The prospective students DeRue refers to will not only be beneficiaries of the DCI; they’ll graduate within one of the world’s great brain centers — Michigan has the largest concentration of engineers, technical centers, manufacturers, and production facilities (per capita) in the country. All of which is sweet music to the ears of Peter Allen.
“It’s a wonderful teaching tool,” he says. “There are 90 graduate programs at U-M and there’s got to be 10 or 20 that are centered around the Detroit situation and trying to learn from it in terms of public policy, human behavior, transportation, and all the things about the city. My students have heard me say for 20 years Detroit is the most undervalued big city in the world, on the planet. And Stephen and Jeff, Scott, and Dan Gilbert and his team are connecting all the dots to bring it all alive.”
Apart from the benefits of alignment in purpose, it takes an individual to light a spark and carry an idea through to fruition. Over the course of his professional career, Ross has proven himself to be singularly adept at connecting all the dots and piecing together the intricate puzzles of his numerous complicated projects. But he makes this one sound stunningly simple.
“This is about inclusivity,” he says. “We want to remove obstacles and barriers and make sure that everybody has an opportunity to succeed. The key is that businesses will be attracted to set up shop in Detroit because of the presence of all this talent and these future leaders. And they’ll recruit here, and people will want to live and stay here because of the lifestyle in southern Michigan. In many cases, there will be students who want to stay and build their own businesses. This is very similar to how Silicon Valley in California grew.”
Stephen M. Ross Giving Commitments to the University of Michigan
A $5 million lead gift for the Stephen M. Ross Academic Center, providing academic support services and study space on the athletic campus (Rocket Co’s Dan Gilbert gave an additional $5 million).
A $100 million gift to update facilities and endow operations for the business school, which was renamed the Stephen M. Ross School of Business.
A $100 million gift for the Stephen M. Ross Athletic Campus and $100 million to further develop the Ross School of Business campus.
A $50 million gift to the Ross School of Business for a student success initiative, faculty support fund, and student investment fund.
A “major gift” to establish the University of Michigan/Detroit Center for Innovation.

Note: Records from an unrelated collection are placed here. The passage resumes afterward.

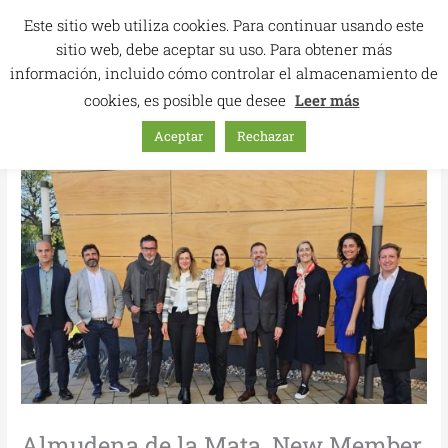
Skip
Este sitio web utiliza cookies. Para continuar usando este
to
sitio web, debe aceptar su uso. Para obtener más
content
información, incluido cómo controlar el almacenamiento de
cookies, es posible que desee
Leer más
Aceptar
Rechazar
Almudena de la Mata, New Member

A partnership between The Related Cos. and Bedrock will co-develop the 14-acre site at 1400 S. Antoine St., located at the southeast intersection of I-375 and Gratiot Avenue in downtown Detroit, into a $300-million, 190,000-square-foot research and education center operated by U-M.
Other major gifts over the years include:
- U-M football stadium expansion project.
- Scholarship support for student athletes.
- Henry Pearce Endowed Scholarship in the College of Literature, Science, and the Arts.
- Related Scholars Fund in the Ross School of Business, to attract and support students from diverse environments who are underrepresented in business leadership.
Total commitments to date exceed $478 million.